CAMP HILL, Pa. (WHTM) — Tough news if you were hoping to raise chickens in Camp Hill.
Before a large crowd gathered Wednesday, Borough Council rejected a proposal to loosen its current ordinance, which disqualifies nearly every resident from owning live poultry.
The discussion began months ago, when would-be urban chicken hobbyists urged members of the council to consider changes, including an existing requirement that residents own roughly an acre of land in order to keep a coop on their property. Most lots in the densely populated borough are far below the acreage requirement.
“The Planning and Zoning Committee voted to recommend to Council, this body, that the ordinance regarding chickens as currently written not be changed,” Council President Peter Robelen said.

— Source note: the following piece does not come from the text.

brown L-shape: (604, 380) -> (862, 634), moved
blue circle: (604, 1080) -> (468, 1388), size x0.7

Chicken coop supporters argued that modern practices allow for the safe and sanitary maintenance of a backyard chicken flock. The growing hobby has become increasingly popular as many people seek the ability to harvest eggs while others consider the birds pets.
Kathleen Kadel, a borough resident who once raised chickens, says emotions and misinformation got in the way of real education about the hobby she insists is harmless.

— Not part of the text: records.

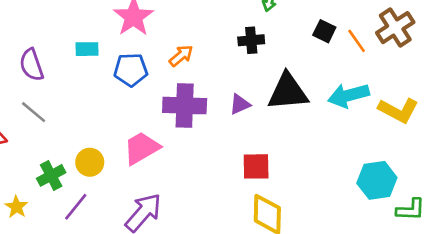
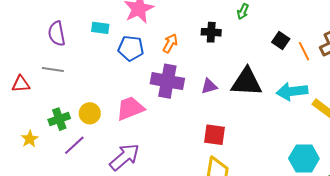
black cross: (251, 40) -> (211, 32), moved
orange arrow: (181, 56) -> (170, 43), turned -30
gray line: (34, 112) -> (53, 69), turned -40

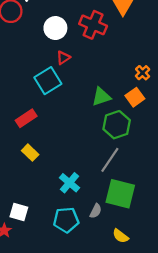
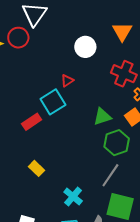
red cross: (93, 25) -> (124, 74), moved
white circle: (55, 28) -> (85, 47), moved
red rectangle: (26, 118) -> (32, 122), moved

“With the new systems that are available today for managing backyard flocks, there’s really no odor unless you’re doing something seriously wrong,” Kadel said.
In previous meetings of the Planning and Zoning Committee, tasked with making an educated recommendation to the council regarding the chicken ordinance, members of the community raised concerns about quality of life and health hazards. Some argued the presence of chicken feed inside the coops would draw rodents and other pests. Noise concerns were voiced but squashed early on when committee members insisted any revised ordinance would include a provision banning roosters.

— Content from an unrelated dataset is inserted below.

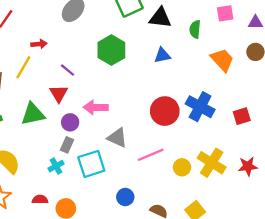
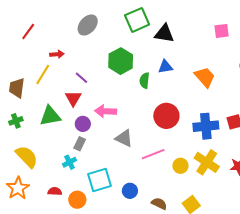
green semicircle: (195, 29) -> (144, 80), moved
orange trapezoid: (222, 60) -> (205, 77), moved
blue cross: (200, 107) -> (206, 126), moved, turned -35
cyan square: (91, 164) -> (100, 180), moved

This week, the Centers for Disease Control released findings of a report that links increased cases of salmonella infections in humans to the rapid growth of the backyard chicken hobby across the country.
Kadel says she hopes Camp Hill residents will eventually have the chance to decide the chicken coop issue with a referendum vote. Opponents including long-time borough resident Romayne McMahon believe the issue should be put to rest.
“If somebody wants to raise chickens, then they should move to a place that has more acreage,” McMahon said.